- Exercise description -
Check each line of the records below and collect those holding "incorrect".

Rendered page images

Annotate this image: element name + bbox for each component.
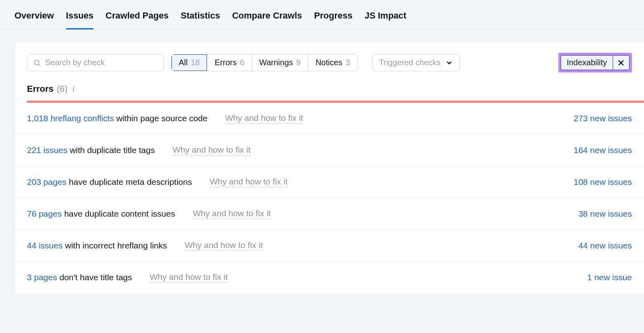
why-and-how-link[interactable]: Why and how to fix it (185, 240, 263, 251)
section-count: (6) (57, 84, 68, 94)
tab-crawled-pages[interactable]: Crawled Pages (105, 6, 169, 29)
issue-link[interactable]: 203 pages (27, 177, 66, 187)
filter-all[interactable]: All 18 (171, 54, 207, 71)
category-chip-label[interactable]: Indexability (561, 56, 613, 70)
filter-notices-label: Notices (316, 58, 343, 67)
issue-row: 1,018 hreflang conflicts within page sou… (15, 103, 644, 134)
close-icon (617, 59, 625, 67)
tab-js-impact[interactable]: JS Impact (365, 6, 407, 29)
new-issues-link[interactable]: 1 new issue (587, 273, 632, 282)
dropdown-label: Triggered checks (379, 58, 441, 67)
filter-warnings-count: 9 (296, 58, 301, 67)
new-issues-link[interactable]: 38 new issues (578, 209, 632, 219)
category-chip-remove[interactable] (613, 56, 629, 70)
issue-link[interactable]: 3 pages (27, 273, 57, 282)
section-name: Errors (27, 84, 54, 94)
filter-notices-count: 3 (346, 58, 350, 67)
filter-all-label: All (179, 58, 188, 67)
search-box[interactable] (27, 54, 164, 71)
issue-row: 221 issues with duplicate title tags Why… (15, 134, 644, 166)
main-tabs: Overview Issues Crawled Pages Statistics… (0, 0, 644, 30)
search-icon (33, 59, 41, 67)
issue-description: with incorrect hreflang links (65, 241, 167, 250)
new-issues-link[interactable]: 164 new issues (574, 145, 632, 155)
search-input[interactable] (45, 58, 158, 67)
severity-filter-group: All 18 Errors 6 Warnings 9 Notices 3 (171, 54, 358, 71)
issue-row: 44 issues with incorrect hreflang links … (15, 230, 644, 262)
issue-description: within page source code (116, 114, 207, 123)
category-chip-highlight: Indexability (558, 53, 632, 72)
issue-link[interactable]: 1,018 hreflang conflicts (27, 114, 114, 123)
filter-warnings-label: Warnings (259, 58, 293, 67)
why-and-how-link[interactable]: Why and how to fix it (210, 177, 288, 187)
tab-statistics[interactable]: Statistics (181, 6, 220, 29)
issue-description: with duplicate title tags (70, 145, 155, 155)
chevron-down-icon (445, 59, 453, 67)
tab-overview[interactable]: Overview (14, 6, 54, 29)
svg-point-0 (34, 60, 39, 65)
issue-description: don't have title tags (60, 273, 132, 282)
issue-link[interactable]: 76 pages (27, 209, 62, 219)
filter-errors-label: Errors (215, 58, 236, 67)
info-icon[interactable]: i (72, 85, 75, 94)
tab-progress[interactable]: Progress (314, 6, 352, 29)
why-and-how-link[interactable]: Why and how to fix it (225, 113, 303, 124)
issue-link[interactable]: 221 issues (27, 145, 67, 155)
why-and-how-link[interactable]: Why and how to fix it (173, 145, 251, 155)
filter-warnings[interactable]: Warnings 9 (252, 54, 308, 71)
why-and-how-link[interactable]: Why and how to fix it (193, 209, 271, 219)
filter-notices[interactable]: Notices 3 (308, 54, 357, 71)
tab-issues[interactable]: Issues (66, 6, 94, 29)
filter-all-count: 18 (191, 58, 200, 67)
issue-description: have duplicate meta descriptions (69, 177, 192, 187)
issue-row: 3 pages don't have title tags Why and ho… (15, 262, 644, 293)
filter-errors-count: 6 (240, 58, 244, 67)
svg-line-1 (39, 64, 40, 66)
new-issues-link[interactable]: 44 new issues (578, 241, 632, 250)
issues-panel: All 18 Errors 6 Warnings 9 Notices 3 Tri… (14, 42, 644, 293)
new-issues-link[interactable]: 273 new issues (574, 114, 632, 123)
issue-row: 203 pages have duplicate meta descriptio… (15, 166, 644, 198)
issue-row: 76 pages have duplicate content issues W… (15, 198, 644, 230)
issue-link[interactable]: 44 issues (27, 241, 63, 250)
triggered-checks-dropdown[interactable]: Triggered checks (372, 54, 460, 71)
errors-section-title: Errors (6) i (15, 84, 644, 101)
why-and-how-link[interactable]: Why and how to fix it (150, 272, 228, 283)
issue-description: have duplicate content issues (64, 209, 175, 219)
filter-errors[interactable]: Errors 6 (207, 54, 252, 71)
new-issues-link[interactable]: 108 new issues (574, 177, 632, 187)
tab-compare-crawls[interactable]: Compare Crawls (232, 6, 302, 29)
toolbar: All 18 Errors 6 Warnings 9 Notices 3 Tri… (15, 53, 644, 84)
category-chip: Indexability (561, 55, 630, 70)
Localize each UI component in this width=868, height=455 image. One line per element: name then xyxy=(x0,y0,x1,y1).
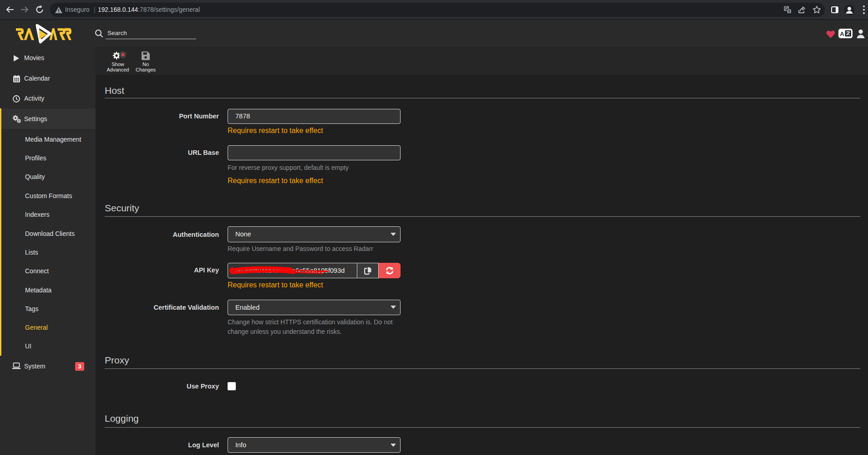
svg-text:A: A xyxy=(840,31,844,37)
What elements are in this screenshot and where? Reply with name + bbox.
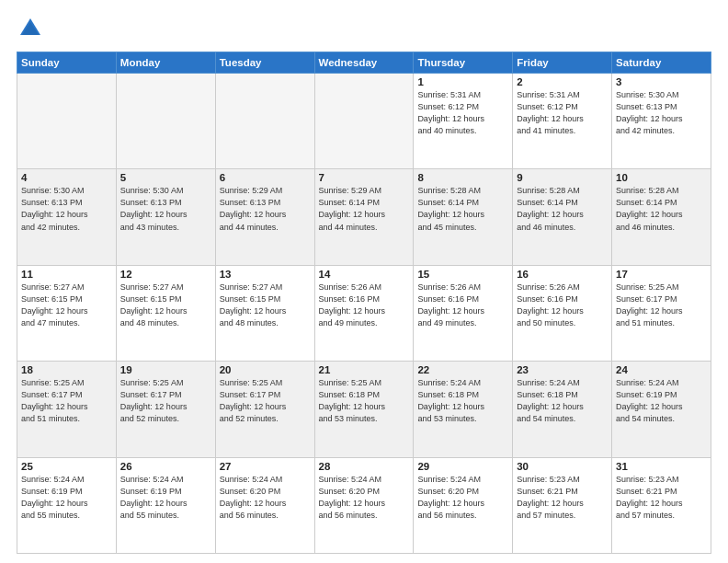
week-row-5: 25Sunrise: 5:24 AMSunset: 6:19 PMDayligh… (17, 457, 711, 553)
header-day-tuesday: Tuesday (215, 52, 314, 74)
day-number: 11 (21, 269, 112, 280)
day-info: Sunrise: 5:29 AMSunset: 6:13 PMDaylight:… (220, 185, 311, 233)
day-info: Sunrise: 5:26 AMSunset: 6:16 PMDaylight:… (417, 282, 508, 329)
day-number: 3 (616, 76, 707, 87)
day-number: 25 (21, 461, 112, 472)
day-number: 8 (417, 172, 508, 183)
week-row-4: 18Sunrise: 5:25 AMSunset: 6:17 PMDayligh… (17, 362, 711, 457)
day-number: 6 (220, 172, 311, 183)
day-number: 13 (220, 269, 311, 280)
day-info: Sunrise: 5:30 AMSunset: 6:13 PMDaylight:… (120, 185, 211, 233)
day-cell: 27Sunrise: 5:24 AMSunset: 6:20 PMDayligh… (215, 457, 314, 553)
day-cell: 20Sunrise: 5:25 AMSunset: 6:17 PMDayligh… (215, 362, 314, 457)
day-cell: 21Sunrise: 5:25 AMSunset: 6:18 PMDayligh… (314, 362, 414, 457)
week-row-3: 11Sunrise: 5:27 AMSunset: 6:15 PMDayligh… (17, 265, 711, 361)
day-info: Sunrise: 5:25 AMSunset: 6:17 PMDaylight:… (220, 377, 311, 425)
day-number: 2 (517, 76, 608, 87)
day-info: Sunrise: 5:24 AMSunset: 6:20 PMDaylight:… (220, 474, 311, 522)
day-info: Sunrise: 5:30 AMSunset: 6:13 PMDaylight:… (616, 89, 707, 137)
day-info: Sunrise: 5:24 AMSunset: 6:18 PMDaylight:… (417, 377, 508, 425)
day-number: 19 (120, 364, 211, 375)
day-cell: 13Sunrise: 5:27 AMSunset: 6:15 PMDayligh… (215, 265, 314, 361)
day-cell: 15Sunrise: 5:26 AMSunset: 6:16 PMDayligh… (414, 265, 513, 361)
day-cell: 19Sunrise: 5:25 AMSunset: 6:17 PMDayligh… (116, 362, 215, 457)
calendar-header: SundayMondayTuesdayWednesdayThursdayFrid… (17, 52, 711, 74)
day-cell: 3Sunrise: 5:30 AMSunset: 6:13 PMDaylight… (612, 74, 711, 169)
day-info: Sunrise: 5:25 AMSunset: 6:17 PMDaylight:… (616, 282, 707, 329)
page: SundayMondayTuesdayWednesdayThursdayFrid… (0, 0, 728, 563)
day-number: 31 (616, 461, 707, 472)
day-cell (314, 74, 414, 169)
day-number: 14 (319, 269, 410, 280)
day-cell: 9Sunrise: 5:28 AMSunset: 6:14 PMDaylight… (513, 169, 612, 265)
day-info: Sunrise: 5:27 AMSunset: 6:15 PMDaylight:… (21, 282, 112, 329)
day-number: 30 (517, 461, 608, 472)
day-cell: 8Sunrise: 5:28 AMSunset: 6:14 PMDaylight… (414, 169, 513, 265)
day-info: Sunrise: 5:30 AMSunset: 6:13 PMDaylight:… (21, 185, 112, 233)
day-info: Sunrise: 5:24 AMSunset: 6:18 PMDaylight:… (517, 377, 608, 425)
week-row-2: 4Sunrise: 5:30 AMSunset: 6:13 PMDaylight… (17, 169, 711, 265)
header-day-monday: Monday (116, 52, 215, 74)
day-info: Sunrise: 5:31 AMSunset: 6:12 PMDaylight:… (417, 89, 508, 137)
day-cell: 5Sunrise: 5:30 AMSunset: 6:13 PMDaylight… (116, 169, 215, 265)
day-info: Sunrise: 5:27 AMSunset: 6:15 PMDaylight:… (220, 282, 311, 329)
day-info: Sunrise: 5:26 AMSunset: 6:16 PMDaylight:… (517, 282, 608, 329)
day-cell: 29Sunrise: 5:24 AMSunset: 6:20 PMDayligh… (414, 457, 513, 553)
day-cell: 26Sunrise: 5:24 AMSunset: 6:19 PMDayligh… (116, 457, 215, 553)
day-cell: 17Sunrise: 5:25 AMSunset: 6:17 PMDayligh… (612, 265, 711, 361)
day-cell: 6Sunrise: 5:29 AMSunset: 6:13 PMDaylight… (215, 169, 314, 265)
day-info: Sunrise: 5:23 AMSunset: 6:21 PMDaylight:… (517, 474, 608, 522)
day-info: Sunrise: 5:25 AMSunset: 6:17 PMDaylight:… (21, 377, 112, 425)
day-number: 16 (517, 269, 608, 280)
day-number: 5 (120, 172, 211, 183)
day-cell: 18Sunrise: 5:25 AMSunset: 6:17 PMDayligh… (17, 362, 117, 457)
day-cell: 25Sunrise: 5:24 AMSunset: 6:19 PMDayligh… (17, 457, 117, 553)
day-number: 28 (319, 461, 410, 472)
day-cell: 10Sunrise: 5:28 AMSunset: 6:14 PMDayligh… (612, 169, 711, 265)
header-day-saturday: Saturday (612, 52, 711, 74)
header (17, 15, 711, 42)
day-cell (116, 74, 215, 169)
day-number: 4 (21, 172, 112, 183)
day-cell: 7Sunrise: 5:29 AMSunset: 6:14 PMDaylight… (314, 169, 414, 265)
day-cell: 11Sunrise: 5:27 AMSunset: 6:15 PMDayligh… (17, 265, 117, 361)
day-cell: 4Sunrise: 5:30 AMSunset: 6:13 PMDaylight… (17, 169, 117, 265)
day-cell: 24Sunrise: 5:24 AMSunset: 6:19 PMDayligh… (612, 362, 711, 457)
calendar-body: 1Sunrise: 5:31 AMSunset: 6:12 PMDaylight… (17, 74, 711, 554)
day-cell: 31Sunrise: 5:23 AMSunset: 6:21 PMDayligh… (612, 457, 711, 553)
day-number: 24 (616, 364, 707, 375)
day-number: 20 (220, 364, 311, 375)
day-number: 21 (319, 364, 410, 375)
day-info: Sunrise: 5:25 AMSunset: 6:18 PMDaylight:… (319, 377, 410, 425)
day-info: Sunrise: 5:31 AMSunset: 6:12 PMDaylight:… (517, 89, 608, 137)
day-cell: 23Sunrise: 5:24 AMSunset: 6:18 PMDayligh… (513, 362, 612, 457)
header-row: SundayMondayTuesdayWednesdayThursdayFrid… (17, 52, 711, 74)
day-info: Sunrise: 5:29 AMSunset: 6:14 PMDaylight:… (319, 185, 410, 233)
day-number: 12 (120, 269, 211, 280)
day-cell (17, 74, 117, 169)
logo (17, 15, 48, 42)
day-info: Sunrise: 5:24 AMSunset: 6:20 PMDaylight:… (417, 474, 508, 522)
day-cell: 12Sunrise: 5:27 AMSunset: 6:15 PMDayligh… (116, 265, 215, 361)
day-info: Sunrise: 5:27 AMSunset: 6:15 PMDaylight:… (120, 282, 211, 329)
day-number: 23 (517, 364, 608, 375)
calendar-table: SundayMondayTuesdayWednesdayThursdayFrid… (17, 52, 711, 554)
logo-icon (17, 15, 44, 42)
day-info: Sunrise: 5:25 AMSunset: 6:17 PMDaylight:… (120, 377, 211, 425)
day-number: 15 (417, 269, 508, 280)
week-row-1: 1Sunrise: 5:31 AMSunset: 6:12 PMDaylight… (17, 74, 711, 169)
day-number: 18 (21, 364, 112, 375)
day-number: 27 (220, 461, 311, 472)
day-number: 22 (417, 364, 508, 375)
day-info: Sunrise: 5:26 AMSunset: 6:16 PMDaylight:… (319, 282, 410, 329)
day-number: 1 (417, 76, 508, 87)
day-number: 10 (616, 172, 707, 183)
day-cell: 22Sunrise: 5:24 AMSunset: 6:18 PMDayligh… (414, 362, 513, 457)
header-day-thursday: Thursday (414, 52, 513, 74)
day-cell: 16Sunrise: 5:26 AMSunset: 6:16 PMDayligh… (513, 265, 612, 361)
day-info: Sunrise: 5:28 AMSunset: 6:14 PMDaylight:… (517, 185, 608, 233)
header-day-sunday: Sunday (17, 52, 117, 74)
day-info: Sunrise: 5:24 AMSunset: 6:19 PMDaylight:… (616, 377, 707, 425)
header-day-friday: Friday (513, 52, 612, 74)
day-info: Sunrise: 5:28 AMSunset: 6:14 PMDaylight:… (616, 185, 707, 233)
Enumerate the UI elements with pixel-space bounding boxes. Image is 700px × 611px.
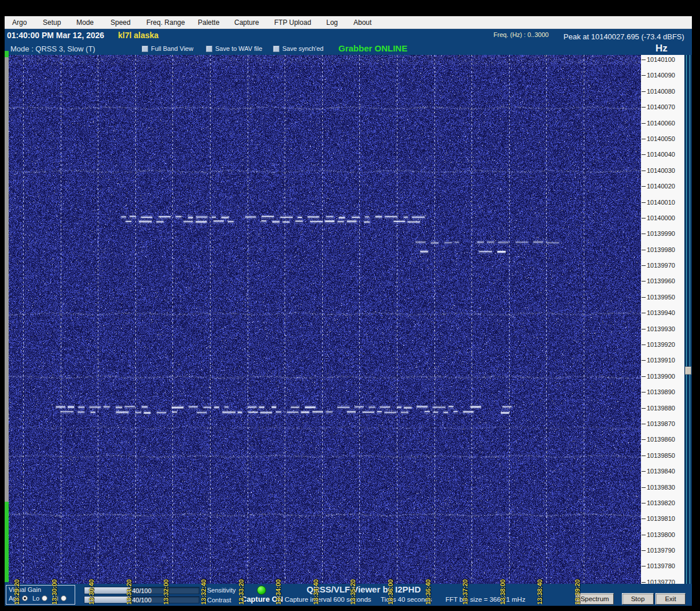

- Written answer -
issue-description: with incorrect hreflang links (65, 241, 167, 250)
issue-row: 44 issues with incorrect hreflang links … (15, 230, 644, 262)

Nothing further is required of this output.